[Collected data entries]
*** Block opens ***

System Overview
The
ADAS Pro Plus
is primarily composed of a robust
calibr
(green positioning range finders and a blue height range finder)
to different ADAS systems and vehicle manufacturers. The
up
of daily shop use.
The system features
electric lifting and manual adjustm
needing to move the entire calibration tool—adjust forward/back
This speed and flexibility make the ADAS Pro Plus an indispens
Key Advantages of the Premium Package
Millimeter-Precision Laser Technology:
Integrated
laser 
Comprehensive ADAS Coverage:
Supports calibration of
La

*** Block closes ***
*** Block opens ***

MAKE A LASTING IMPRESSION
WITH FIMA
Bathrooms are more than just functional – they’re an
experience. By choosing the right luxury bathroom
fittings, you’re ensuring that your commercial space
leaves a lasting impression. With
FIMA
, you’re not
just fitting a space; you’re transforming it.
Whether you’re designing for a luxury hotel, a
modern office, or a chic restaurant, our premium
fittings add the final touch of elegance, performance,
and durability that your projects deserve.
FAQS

*** Block closes ***
*** Block opens ***

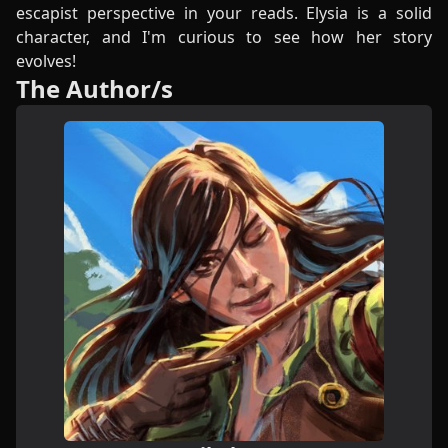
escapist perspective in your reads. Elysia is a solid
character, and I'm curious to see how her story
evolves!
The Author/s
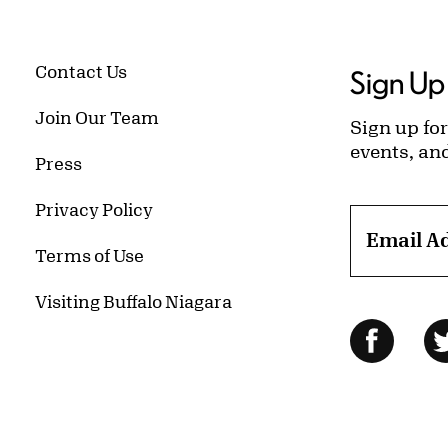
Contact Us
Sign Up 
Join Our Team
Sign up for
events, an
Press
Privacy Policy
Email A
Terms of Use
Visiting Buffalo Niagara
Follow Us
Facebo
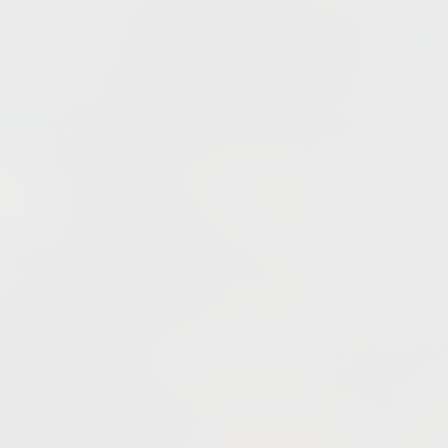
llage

*** Block closes ***

#### [TASK]
Among the records above, find each line containing the string "your" and copy it.

#### [FINISHED TASK]
fittings, you’re ensuring that your commercial space
and durability that your projects deserve.
escapist perspective in your reads. Elysia is a solid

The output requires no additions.